Task description = Each line of the records below that holds "farm" should be returned.

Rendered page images
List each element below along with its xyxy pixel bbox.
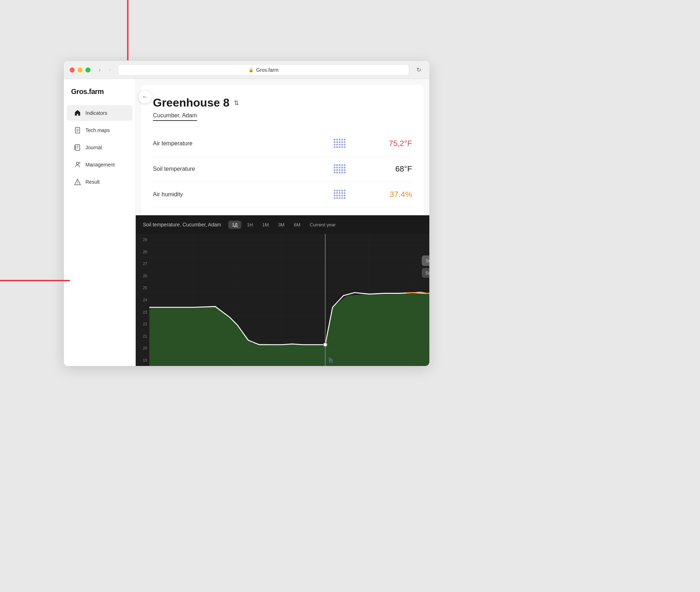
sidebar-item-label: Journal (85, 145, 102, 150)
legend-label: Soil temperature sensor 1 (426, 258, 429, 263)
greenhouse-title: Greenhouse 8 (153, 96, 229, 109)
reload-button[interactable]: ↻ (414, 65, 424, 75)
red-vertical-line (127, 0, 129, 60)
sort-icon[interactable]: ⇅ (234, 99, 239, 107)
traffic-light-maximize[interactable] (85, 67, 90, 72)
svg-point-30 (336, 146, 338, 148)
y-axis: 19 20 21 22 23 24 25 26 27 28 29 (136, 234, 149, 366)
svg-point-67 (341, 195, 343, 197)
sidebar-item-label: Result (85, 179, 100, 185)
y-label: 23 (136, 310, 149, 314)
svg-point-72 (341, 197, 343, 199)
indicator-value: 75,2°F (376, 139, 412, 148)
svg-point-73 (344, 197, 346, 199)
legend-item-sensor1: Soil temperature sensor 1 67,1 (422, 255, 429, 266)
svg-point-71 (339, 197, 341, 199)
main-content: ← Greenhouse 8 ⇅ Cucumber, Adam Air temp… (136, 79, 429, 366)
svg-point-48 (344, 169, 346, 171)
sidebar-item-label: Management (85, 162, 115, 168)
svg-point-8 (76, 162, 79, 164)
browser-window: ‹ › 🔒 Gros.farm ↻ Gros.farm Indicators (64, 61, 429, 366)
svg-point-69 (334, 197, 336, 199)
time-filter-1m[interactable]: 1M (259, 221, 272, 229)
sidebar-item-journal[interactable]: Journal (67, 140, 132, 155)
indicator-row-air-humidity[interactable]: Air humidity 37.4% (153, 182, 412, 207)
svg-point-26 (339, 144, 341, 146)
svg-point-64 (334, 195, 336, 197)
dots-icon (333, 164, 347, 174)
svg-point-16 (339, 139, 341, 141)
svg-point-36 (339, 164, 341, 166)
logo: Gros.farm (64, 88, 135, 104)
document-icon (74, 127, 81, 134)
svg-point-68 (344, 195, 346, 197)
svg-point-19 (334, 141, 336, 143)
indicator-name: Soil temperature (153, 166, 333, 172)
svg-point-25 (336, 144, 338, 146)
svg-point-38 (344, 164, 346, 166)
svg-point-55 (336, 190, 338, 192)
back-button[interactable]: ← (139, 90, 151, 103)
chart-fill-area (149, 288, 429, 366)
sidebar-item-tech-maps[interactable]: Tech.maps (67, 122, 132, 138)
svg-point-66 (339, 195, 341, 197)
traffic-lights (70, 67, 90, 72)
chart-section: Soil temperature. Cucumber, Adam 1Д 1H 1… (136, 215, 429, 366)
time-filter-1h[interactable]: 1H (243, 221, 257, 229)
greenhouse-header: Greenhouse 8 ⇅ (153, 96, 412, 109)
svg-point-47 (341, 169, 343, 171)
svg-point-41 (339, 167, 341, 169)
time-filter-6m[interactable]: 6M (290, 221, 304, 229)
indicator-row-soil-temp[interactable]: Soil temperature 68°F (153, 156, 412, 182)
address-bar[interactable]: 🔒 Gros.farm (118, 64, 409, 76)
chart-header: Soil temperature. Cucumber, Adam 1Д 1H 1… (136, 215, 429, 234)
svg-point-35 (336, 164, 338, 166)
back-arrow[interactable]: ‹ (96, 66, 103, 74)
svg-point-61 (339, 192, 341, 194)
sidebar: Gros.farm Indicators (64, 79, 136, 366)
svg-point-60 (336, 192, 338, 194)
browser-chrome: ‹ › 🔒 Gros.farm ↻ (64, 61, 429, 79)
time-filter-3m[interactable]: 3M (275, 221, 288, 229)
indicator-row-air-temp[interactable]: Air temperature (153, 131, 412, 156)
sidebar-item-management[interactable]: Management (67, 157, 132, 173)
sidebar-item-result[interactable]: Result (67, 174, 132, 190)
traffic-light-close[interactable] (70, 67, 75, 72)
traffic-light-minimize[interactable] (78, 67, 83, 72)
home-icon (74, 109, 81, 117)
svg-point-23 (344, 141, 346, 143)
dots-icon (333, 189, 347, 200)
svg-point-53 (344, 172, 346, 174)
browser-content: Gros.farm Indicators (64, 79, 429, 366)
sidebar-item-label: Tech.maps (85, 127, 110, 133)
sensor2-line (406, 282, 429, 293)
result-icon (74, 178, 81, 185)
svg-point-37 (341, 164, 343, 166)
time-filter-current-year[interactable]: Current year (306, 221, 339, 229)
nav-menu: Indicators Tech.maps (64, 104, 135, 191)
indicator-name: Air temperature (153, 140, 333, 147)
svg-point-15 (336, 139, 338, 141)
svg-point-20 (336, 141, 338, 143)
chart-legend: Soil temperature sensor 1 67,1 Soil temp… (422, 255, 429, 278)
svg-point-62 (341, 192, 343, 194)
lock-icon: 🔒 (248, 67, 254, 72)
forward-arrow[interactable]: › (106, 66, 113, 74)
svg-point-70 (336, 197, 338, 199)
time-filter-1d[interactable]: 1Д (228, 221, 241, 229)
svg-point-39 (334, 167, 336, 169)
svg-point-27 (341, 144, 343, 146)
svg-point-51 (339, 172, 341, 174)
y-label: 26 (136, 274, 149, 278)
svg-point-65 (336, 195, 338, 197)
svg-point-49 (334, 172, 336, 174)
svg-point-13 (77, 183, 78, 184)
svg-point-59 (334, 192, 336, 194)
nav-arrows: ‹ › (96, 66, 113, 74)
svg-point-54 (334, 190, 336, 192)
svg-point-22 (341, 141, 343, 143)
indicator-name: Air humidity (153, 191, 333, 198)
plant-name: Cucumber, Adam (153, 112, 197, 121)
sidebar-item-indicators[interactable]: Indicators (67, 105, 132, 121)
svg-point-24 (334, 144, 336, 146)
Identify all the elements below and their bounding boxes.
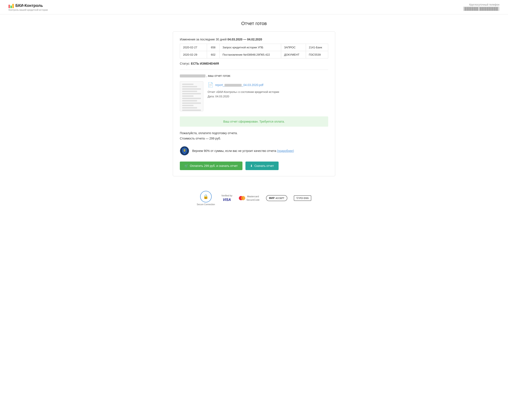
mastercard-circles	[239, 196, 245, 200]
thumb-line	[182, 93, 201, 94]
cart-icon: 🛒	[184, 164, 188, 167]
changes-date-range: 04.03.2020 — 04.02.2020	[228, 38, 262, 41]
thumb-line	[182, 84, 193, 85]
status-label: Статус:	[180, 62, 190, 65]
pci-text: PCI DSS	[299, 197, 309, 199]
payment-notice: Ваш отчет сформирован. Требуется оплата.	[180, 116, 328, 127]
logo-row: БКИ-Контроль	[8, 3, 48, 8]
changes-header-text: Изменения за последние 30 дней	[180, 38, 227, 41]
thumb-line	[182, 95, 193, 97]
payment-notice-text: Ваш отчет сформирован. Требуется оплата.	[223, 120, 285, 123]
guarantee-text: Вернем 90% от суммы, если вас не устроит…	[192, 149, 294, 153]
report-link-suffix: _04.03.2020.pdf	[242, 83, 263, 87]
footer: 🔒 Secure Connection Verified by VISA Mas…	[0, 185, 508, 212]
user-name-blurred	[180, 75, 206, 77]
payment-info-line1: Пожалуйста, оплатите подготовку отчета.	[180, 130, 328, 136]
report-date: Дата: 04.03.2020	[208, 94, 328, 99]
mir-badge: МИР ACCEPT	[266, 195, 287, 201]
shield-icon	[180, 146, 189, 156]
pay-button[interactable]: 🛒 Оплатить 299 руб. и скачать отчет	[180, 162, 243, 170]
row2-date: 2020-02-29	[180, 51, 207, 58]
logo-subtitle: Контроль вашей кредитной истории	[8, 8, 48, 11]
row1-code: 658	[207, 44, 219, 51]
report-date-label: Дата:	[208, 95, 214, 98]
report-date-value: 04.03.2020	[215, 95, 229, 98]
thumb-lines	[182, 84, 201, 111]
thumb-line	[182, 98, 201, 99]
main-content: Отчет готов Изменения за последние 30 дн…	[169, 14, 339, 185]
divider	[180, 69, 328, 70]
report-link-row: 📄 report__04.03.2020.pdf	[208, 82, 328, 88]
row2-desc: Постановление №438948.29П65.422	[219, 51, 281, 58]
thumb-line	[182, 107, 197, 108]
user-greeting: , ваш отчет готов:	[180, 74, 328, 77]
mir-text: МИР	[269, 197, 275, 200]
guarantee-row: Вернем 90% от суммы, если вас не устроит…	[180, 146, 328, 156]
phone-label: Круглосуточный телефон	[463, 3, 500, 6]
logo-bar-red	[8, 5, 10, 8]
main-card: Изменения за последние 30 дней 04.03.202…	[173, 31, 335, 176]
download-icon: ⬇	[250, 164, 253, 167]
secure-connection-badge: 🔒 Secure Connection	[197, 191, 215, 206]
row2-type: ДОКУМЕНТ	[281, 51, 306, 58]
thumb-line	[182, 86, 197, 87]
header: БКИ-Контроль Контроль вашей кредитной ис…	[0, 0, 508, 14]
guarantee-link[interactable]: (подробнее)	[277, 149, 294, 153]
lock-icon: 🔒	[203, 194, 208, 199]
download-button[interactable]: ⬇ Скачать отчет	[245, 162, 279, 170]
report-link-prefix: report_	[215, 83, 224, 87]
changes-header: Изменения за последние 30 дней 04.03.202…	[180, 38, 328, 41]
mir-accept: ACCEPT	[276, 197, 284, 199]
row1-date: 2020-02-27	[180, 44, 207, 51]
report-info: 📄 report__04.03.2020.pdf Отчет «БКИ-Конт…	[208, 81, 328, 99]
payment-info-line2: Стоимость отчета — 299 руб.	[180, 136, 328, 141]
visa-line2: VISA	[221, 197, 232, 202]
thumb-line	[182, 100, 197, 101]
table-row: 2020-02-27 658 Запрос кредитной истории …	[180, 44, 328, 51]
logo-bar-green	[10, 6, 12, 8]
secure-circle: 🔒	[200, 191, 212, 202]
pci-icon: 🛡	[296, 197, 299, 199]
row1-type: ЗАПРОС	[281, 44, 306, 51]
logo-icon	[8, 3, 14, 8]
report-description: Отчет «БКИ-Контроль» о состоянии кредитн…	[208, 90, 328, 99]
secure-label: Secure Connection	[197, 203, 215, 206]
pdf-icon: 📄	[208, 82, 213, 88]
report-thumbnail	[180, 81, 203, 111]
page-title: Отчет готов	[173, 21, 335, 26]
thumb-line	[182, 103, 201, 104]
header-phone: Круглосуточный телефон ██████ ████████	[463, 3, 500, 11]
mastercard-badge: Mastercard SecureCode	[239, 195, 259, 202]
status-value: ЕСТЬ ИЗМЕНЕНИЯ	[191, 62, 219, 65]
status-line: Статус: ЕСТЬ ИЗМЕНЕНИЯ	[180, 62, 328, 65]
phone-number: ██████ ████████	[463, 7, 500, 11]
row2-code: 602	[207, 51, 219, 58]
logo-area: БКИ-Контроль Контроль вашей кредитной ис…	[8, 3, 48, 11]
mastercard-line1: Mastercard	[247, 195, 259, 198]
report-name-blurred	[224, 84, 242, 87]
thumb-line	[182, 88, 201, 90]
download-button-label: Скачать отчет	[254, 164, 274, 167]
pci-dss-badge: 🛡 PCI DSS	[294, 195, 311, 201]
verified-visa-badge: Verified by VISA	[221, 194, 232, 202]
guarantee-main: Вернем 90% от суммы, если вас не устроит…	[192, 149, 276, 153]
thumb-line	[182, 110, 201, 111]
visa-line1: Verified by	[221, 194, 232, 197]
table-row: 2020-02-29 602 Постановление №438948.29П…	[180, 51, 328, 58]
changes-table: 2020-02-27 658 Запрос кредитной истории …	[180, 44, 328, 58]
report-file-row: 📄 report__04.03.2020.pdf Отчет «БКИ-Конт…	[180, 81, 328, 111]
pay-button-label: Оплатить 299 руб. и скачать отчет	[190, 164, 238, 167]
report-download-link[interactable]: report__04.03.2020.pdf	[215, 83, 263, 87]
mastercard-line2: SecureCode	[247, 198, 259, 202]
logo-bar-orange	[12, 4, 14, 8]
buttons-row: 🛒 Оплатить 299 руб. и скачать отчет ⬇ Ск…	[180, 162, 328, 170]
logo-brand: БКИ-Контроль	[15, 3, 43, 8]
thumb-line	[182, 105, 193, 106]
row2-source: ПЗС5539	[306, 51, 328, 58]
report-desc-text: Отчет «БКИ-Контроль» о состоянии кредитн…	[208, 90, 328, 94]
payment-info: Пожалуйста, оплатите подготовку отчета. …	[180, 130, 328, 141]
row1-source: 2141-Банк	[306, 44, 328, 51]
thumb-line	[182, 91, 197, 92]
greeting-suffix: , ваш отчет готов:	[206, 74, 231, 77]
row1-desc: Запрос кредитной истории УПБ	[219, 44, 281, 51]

Answer box =
browser-window: ‹ › 🔒 Gros.farm ↻ Gros.farm Indicators (64, 61, 429, 366)
logo: Gros.farm (64, 88, 135, 104)
address-bar[interactable]: 🔒 Gros.farm (118, 64, 409, 76)
sidebar: Gros.farm Indicators (64, 79, 136, 366)
browser-chrome: ‹ › 🔒 Gros.farm ↻ (64, 61, 429, 79)
browser-content: Gros.farm Indicators (64, 79, 429, 366)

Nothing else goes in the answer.